(Host) The state has decided not to take enforcement action against the Omya Corporation for an Act 250 violation. An environmental activist has criticized the decision, saying officials have sidestepped their responsibility to uphold the law.
VPR’s John Dillon reports.
(Host) Omya is a multinational company that extracts calcium carbonate from marble. In Vermont, it disposes of the waste rock and tailings in an abandoned quarry in Florence.
Its 1977 Act 250 permit required it to file a report on its mine waste. The document was apparently never filed. Pat Moulton-Powden, the chairwoman of the state’s Natural Resources Board, says that’s a violation of the Act 250 permit. But Powden says the state decided not to take enforcement action.
(Moulton-Powden) “I felt that the failure to file a report didn’t rise to the occasion of needing to enforce.”
(Dillon) But Annette Smith of Vermonters for a Clean Environment says it’s more than a technical violation. She says the permit required Omya to submit a detailed plan on how it would dispose of its mine waste.

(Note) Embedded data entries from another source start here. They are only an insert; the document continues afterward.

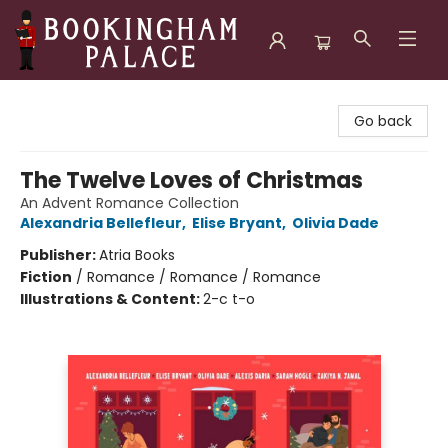
Bookingham Palace Bookstore
Go back
The Twelve Loves of Christmas
An Advent Romance Collection
Alexandria Bellefleur
,
Elise Bryant
,
Olivia Dade
Publisher:
Atria Books
Fiction
/
Romance / Romance / Romance
Illustrations & Content:
2-c t-o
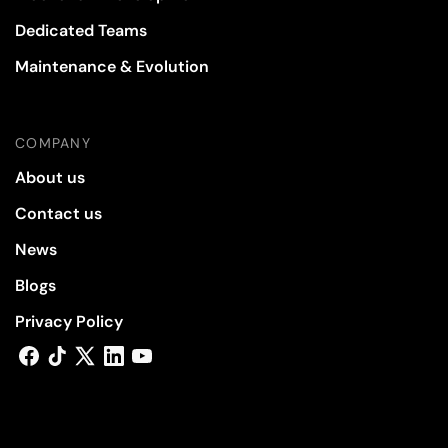
Dedicated Teams
Maintenance & Evolution
COMPANY
About us
Contact us
News
Blogs
Privacy Policy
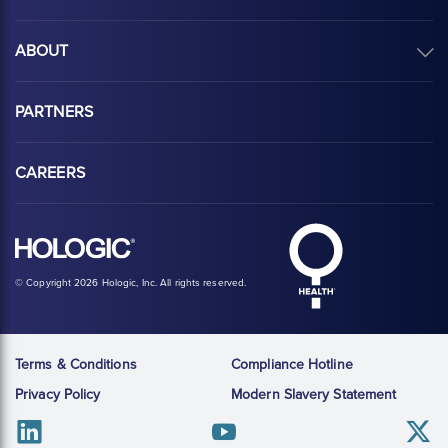
ABOUT
PARTNERS
CAREERS
Hologic Health sy
Hologic logo, white
© Copyright 2026 Hologic, Inc. All rights reserved.
Terms & Conditions
Compliance Hotline
Privacy Policy
Modern Slavery Statement
Linkedin
Youtube
Twitter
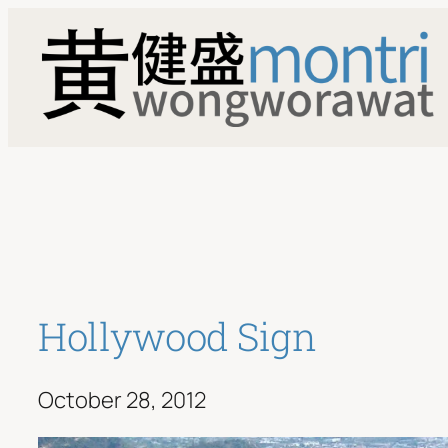
Skip
to
content
Hollywood Sign
October 28, 2012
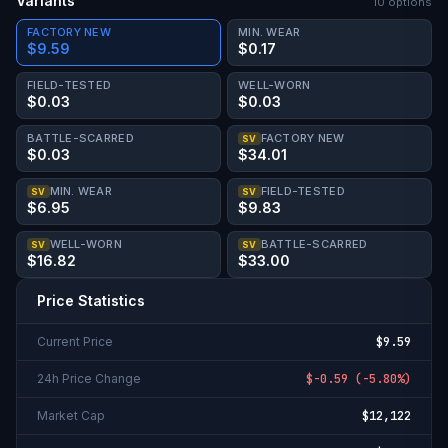
Variants
10
option
s
FACTORY NEW
MIN. WEAR
$9.59
$0.17
FIELD-TESTED
WELL-WORN
$0.03
$0.03
BATTLE-SCARRED
FACTORY NEW
SV
$0.03
$34.01
MIN. WEAR
FIELD-TESTED
SV
SV
$6.95
$9.83
WELL-WORN
BATTLE-SCARRED
SV
SV
$16.82
$33.00
Price Statistics
Current Price
$9.59
24h Price Change
$-0.59
(
-5.80%
)
Market Cap
$12,122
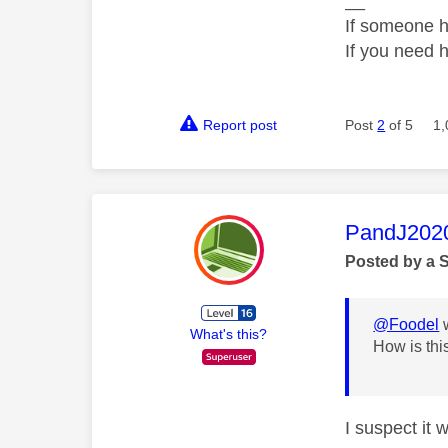
__
If someone h
If you need 
Report post
Post
2
of 5
1,
This mess
PandJ202
Posted by a 
@Foodel
w
What's this?
How is thi
I suspect it 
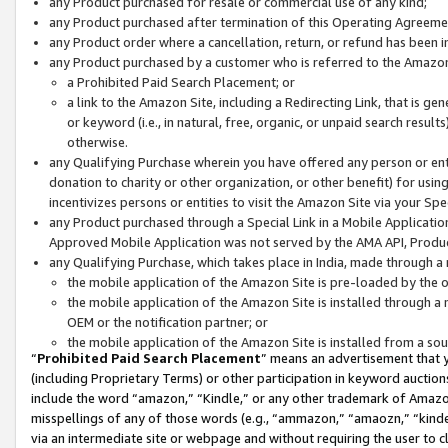
any Product purchased for resale or commercial use of any kind;
any Product purchased after termination of this Operating Agreeme
any Product order where a cancellation, return, or refund has been in
any Product purchased by a customer who is referred to the Amazon
a Prohibited Paid Search Placement; or
a link to the Amazon Site, including a Redirecting Link, that is g
or keyword (i.e., in natural, free, organic, or unpaid search resul
otherwise.
any Qualifying Purchase wherein you have offered any person or entit
donation to charity or other organization, or other benefit) for usi
incentivizes persons or entities to visit the Amazon Site via your Spec
any Product purchased through a Special Link in a Mobile Applicatio
Approved Mobile Application was not served by the AMA API, Product
any Qualifying Purchase, which takes place in India, made through a 
the mobile application of the Amazon Site is pre-loaded by the o
the mobile application of the Amazon Site is installed through a
OEM or the notification partner; or
the mobile application of the Amazon Site is installed from a so
“
Prohibited Paid Search Placement
” means an advertisement that y
(including Proprietary Terms) or other participation in keyword auctions
include the word “amazon,” “Kindle,” or any other trademark of Amazon 
misspellings of any of those words (e.g., “ammazon,” “amaozn,” “kindel
via an intermediate site or webpage and without requiring the user to cl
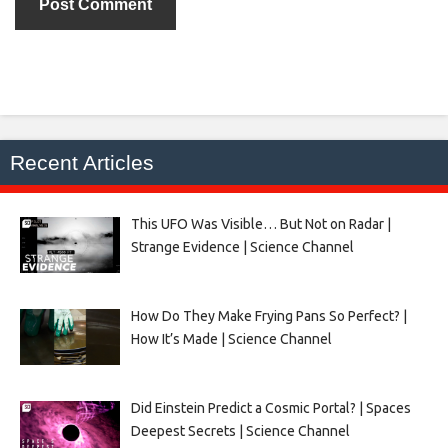
Recent Articles
This UFO Was Visible… But Not on Radar |
Strange Evidence | Science Channel
How Do They Make Frying Pans So Perfect? |
How It’s Made | Science Channel
Did Einstein Predict a Cosmic Portal? | Spaces
Deepest Secrets | Science Channel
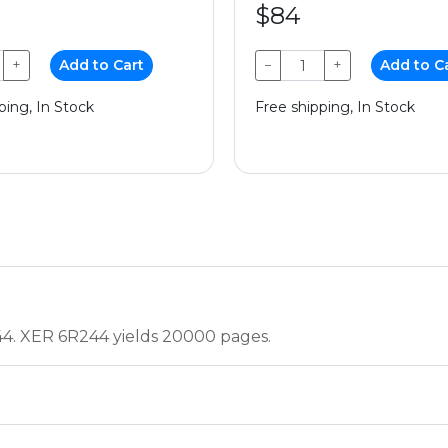
$84
+
Add to Cart
−
+
Add to C
ping, In Stock
Free shipping, In Stock
44. XER 6R244 yields 20000 pages.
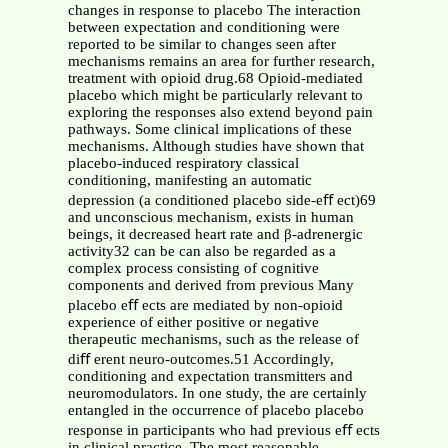
changes in response to placebo The interaction
between expectation and conditioning were
reported to be similar to changes seen after
mechanisms remains an area for further research,
treatment with opioid drug.68 Opioid-mediated
placebo which might be particularly relevant to
exploring the responses also extend beyond pain
pathways. Some clinical implications of these
mechanisms. Although studies have shown that
placebo-induced respiratory classical
conditioning, manifesting an automatic
depression (a conditioned placebo side-eﬀ ect)69
and unconscious mechanism, exists in human
beings, it decreased heart rate and β-adrenergic
activity32 can be can also be regarded as a
complex process consisting of cognitive
components and derived from previous Many
placebo eﬀ ects are mediated by non-opioid
experience of either positive or negative
therapeutic mechanisms, such as the release of
diﬀ erent neuro-outcomes.51 Accordingly,
conditioning and expectation transmitters and
neuromodulators. In one study, the are certainly
entangled in the occurrence of placebo placebo
response in participants who had previous eﬀ ects
in clinical practice. The most reasonable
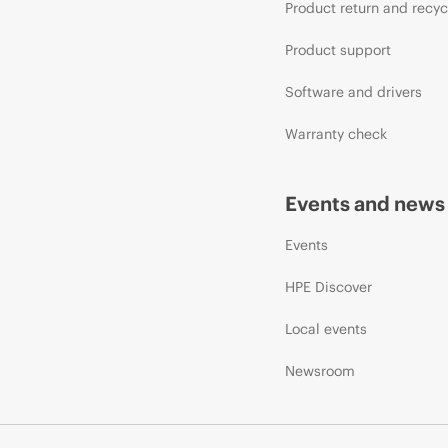
Product return and recyc
Product support
Software and drivers
Warranty check
Events and news
Events
HPE Discover
Local events
Newsroom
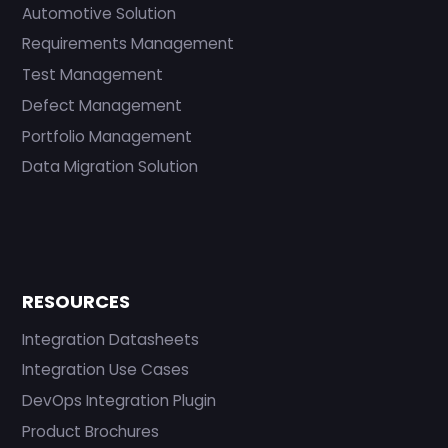
Automotive Solution
Requirements Management
Test Management
Defect Management
Portfolio Management
Data Migration Solution
RESOURCES
Integration Datasheets
Integration Use Cases
DevOps Integration Plugin
Product Brochures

According to Smith, Florence residents are concerned that chemicals in the waste could damage groundwater.
(Smith) “So the fact that there was one condition, a permit condition in Act 250 that did regulate the waste, and it has never been complied with means the state has really failed to protect the environment and public health because the fact that there are so many chemicals in it.”
(Dillon) Omya counters that the Act 250 violation is a paperwork problem, not a serious infraction of environmental law. Company spokewoman Christie Harris:
(Harris) “The violation as stated by the Natural Resources Board is based on the failure, or the alleged failure, to file a report 25 years ago. So, substantive? No.”
(Dillon) Omya now wants to amend its Act 250 permit to expand its waste storage site.
For Vermont Public Radio, I’m John Dillon.